Komme im Wald eigentlich ganz gut klar mit kurven, aber sobald ich auf Schotterwegen oder kies habe ich ziemlich respekt davor, dass mir das vorderrad wegrutsch. Natürlich nur bei höherer geschwindigkeit. 

Ah ja, falls es zu diesem Thema schon einen Thread gibt, entschuldigt...
Habe aber nichts gescheites gefunden 

Gruss Tfrey


----------



## dubbel (10. September 2010)

tfrey schrieb:


> Habe jetzt schon öfters in forum gelsen, dass wenn man in Kurven das vorderrad belstet,  es weniger wegrutsch.
> ...
> Ah ja, falls es zu diesem Thema schon einen Thread gibt, entschuldigt...
> Habe aber nichts gescheites gefunden


----------



## MTB-News.de




----------



## flyingscot (10. September 2010)

tfrey schrieb:


> Ist das so?



Jepp, is so...


----------



## heifisch (10. September 2010)

Natürlich ist das so!
Lehn dich nach vorne, steh auf und bring möglichst noch das Knie oder den ganzen Fuß nahe ans VR. Dann wandert der Schwerpunkt weiter nach vorne.


----------



## LeonF (11. September 2010)

Ja stimmt. in Kurven: Ellenbogen "raus" also quasi Liegestütz über dem Lenker, sodass die Unterarme in den Himmel zeigen. damit bringst du gewicht nach vorne.


----------



## radon-biker-qlt (11. September 2010)

tfrey schrieb:


> Hallo zusammen
> 
> Habe jetzt schon öfters in forum gelsen, dass wenn man in Kurven das vorderrad belstet,  es weniger wegrutsch.

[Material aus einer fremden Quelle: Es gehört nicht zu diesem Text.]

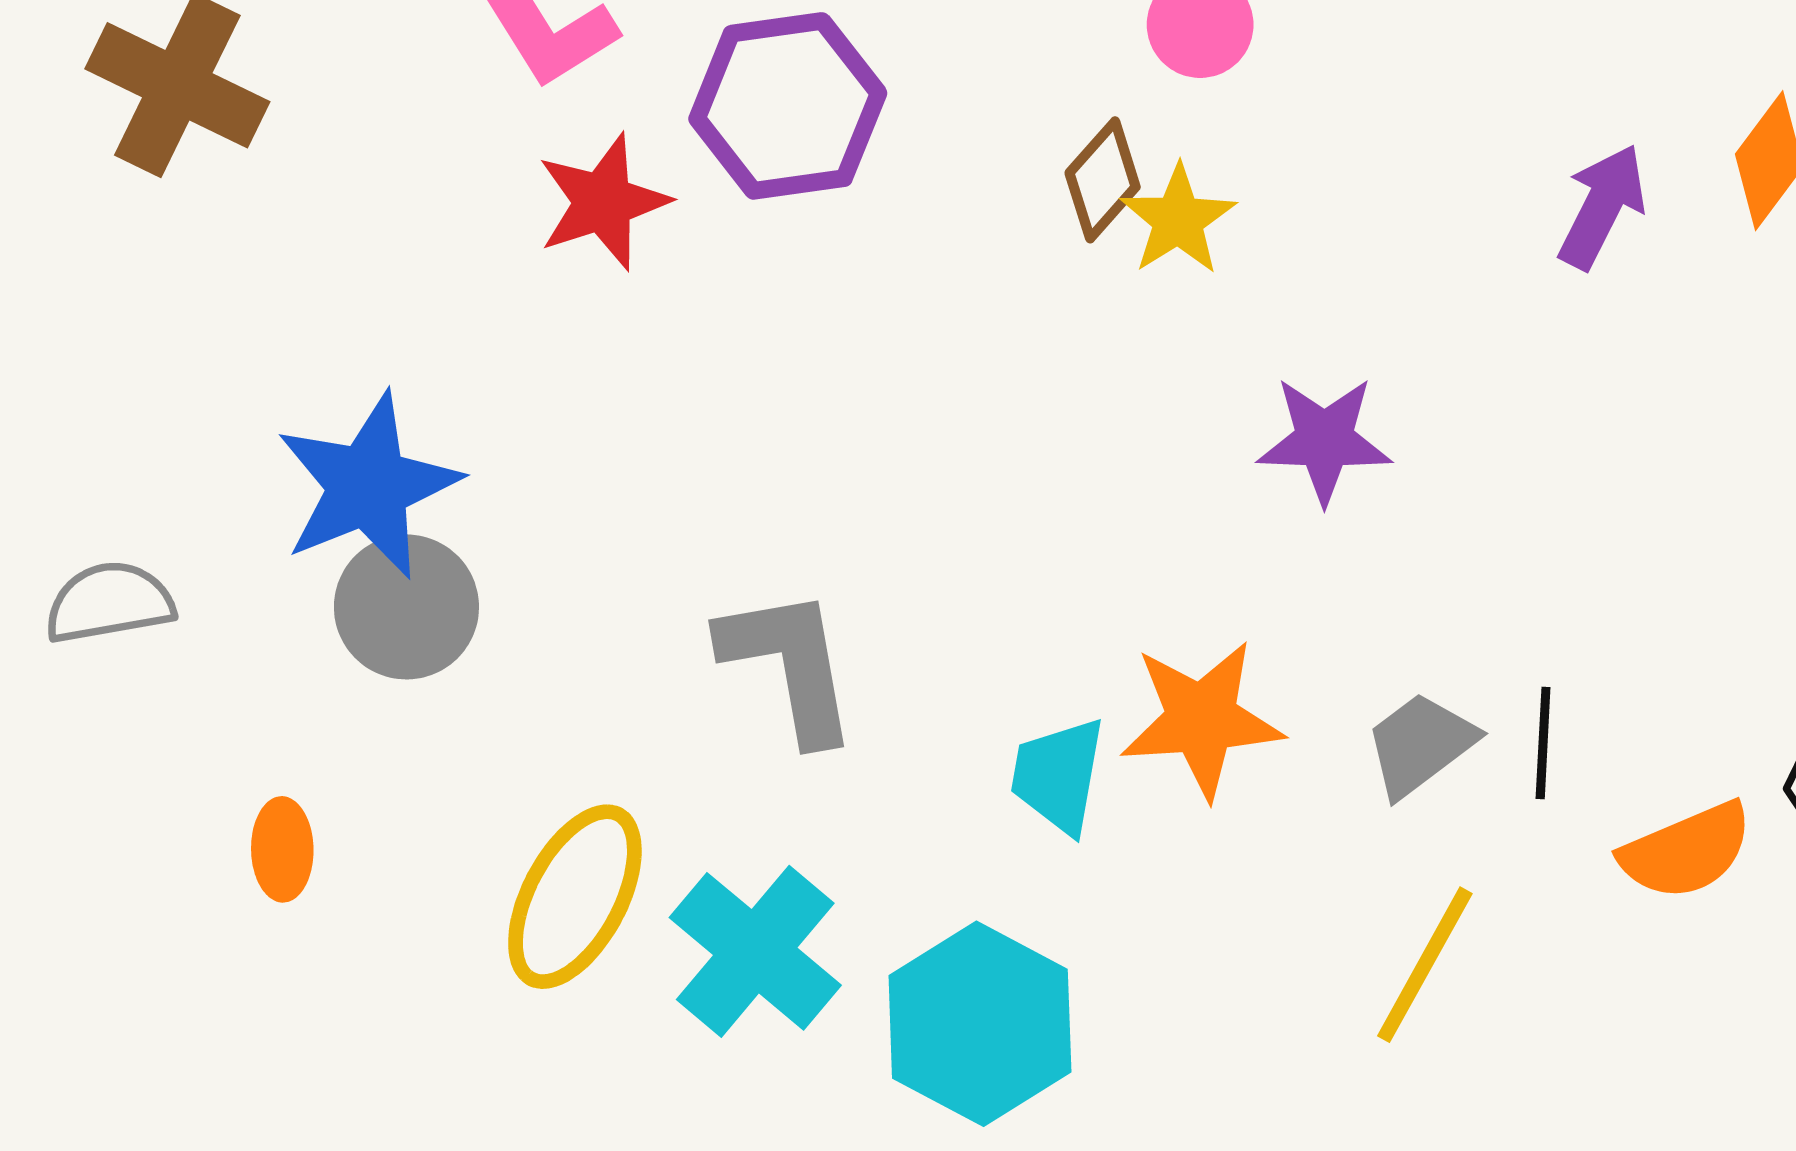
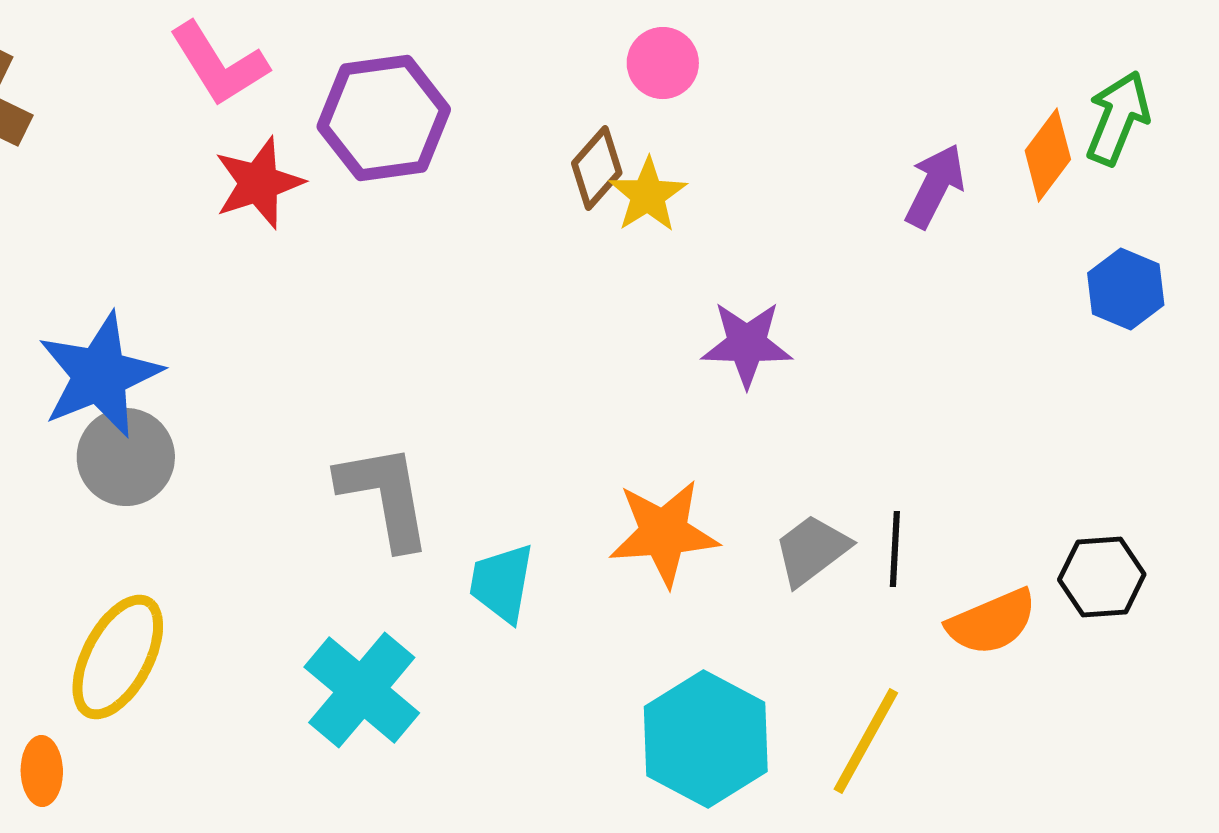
cyan trapezoid: (1058, 775) -> (502, 583), moved
orange ellipse: (282, 849) -> (42, 771), moved
yellow ellipse: (575, 897) -> (118, 657), moved
yellow line: (1425, 965) -> (866, 741), moved
cyan hexagon: (980, 1024) -> (706, 739), moved

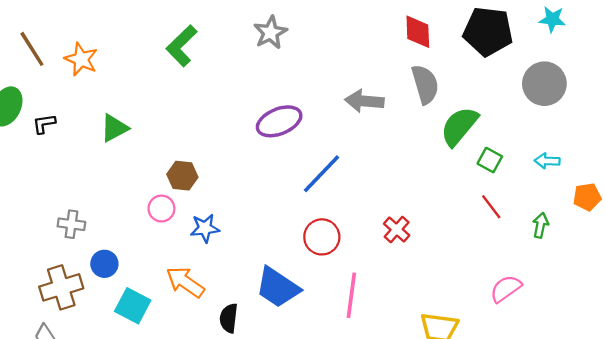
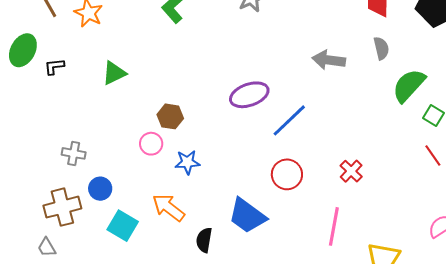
gray semicircle: (425, 84) -> (381, 48), size x0.7
purple ellipse: (279, 121) -> (249, 95), moved
pink line: (351, 295) -> (334, 226), moved

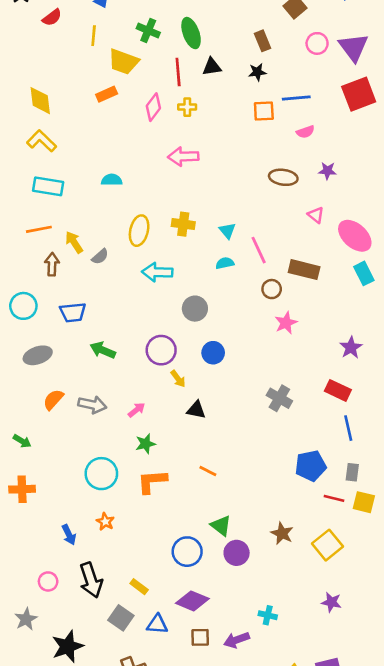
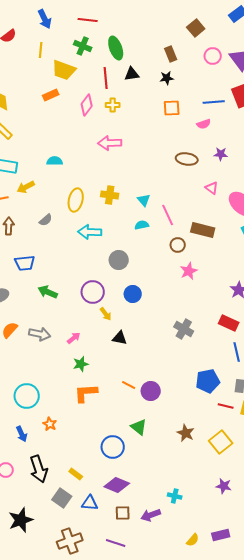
blue line: (296, 98) -> (214, 102), moved
yellow arrow: (74, 242) -> (26, 187), moved, turned -84
cyan circle: (101, 474) -> (27, 396), moved
purple circle: (237, 553) -> (151, 391), moved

Ist das so?
> 
> ...




Hallo,

auf Schotter/Kies, ist das so eine Sache
Da du mit diesen Untergründen keinen feste Bodenbeschaffenheit hast, hilft das Kurvedrücken schon, aber vorsicht. Mit dem Kurvendrücken fährst du in der Regel am "Limit", was die Kurvengeschw. angeht. Das heisst, du hast keine Reserve und Reaktionszeit mehr, wenn das Bike ausbricht.
Bei diesen Untergründen schwimmt das Bike auf dem losen Schotter/Kies.
Daher behutsam an die Sache ran tasten

Bei diesen scharfen Steinen hast du ruck zuck kl. Schnittwunden (4 Stiche am lk. Knie)
Da spreche ich aus Erfahrung


----------



## oBATMANo (11. September 2010)

wenn Du das Vorderrad anständig belastest, also kurveninnere Arm beinah durchgestreck, hast Du mehr Druck auf dem Vorderrad.
Dadurch drückt es das Vorderrad in den Boden.
Das Hinterrad belastest Du, in dem Du das kurveninnere Pedal nach unten drückst.

Es ist durchaus möglich, dass das Vorderrad ausbricht, aber es wird sich auch wieder fangen, wenn Du ruhig bleibst und die Finger von der Vorderradbremse läßt.
Das passiert in der Regel eigentlich nur, wenn Du in der Kurven bremst.
Also gerade auf Schotter vor der Kurve abbremsen und in der Kurve Finger von den Bremsen oder nur noch hinten Bremsen.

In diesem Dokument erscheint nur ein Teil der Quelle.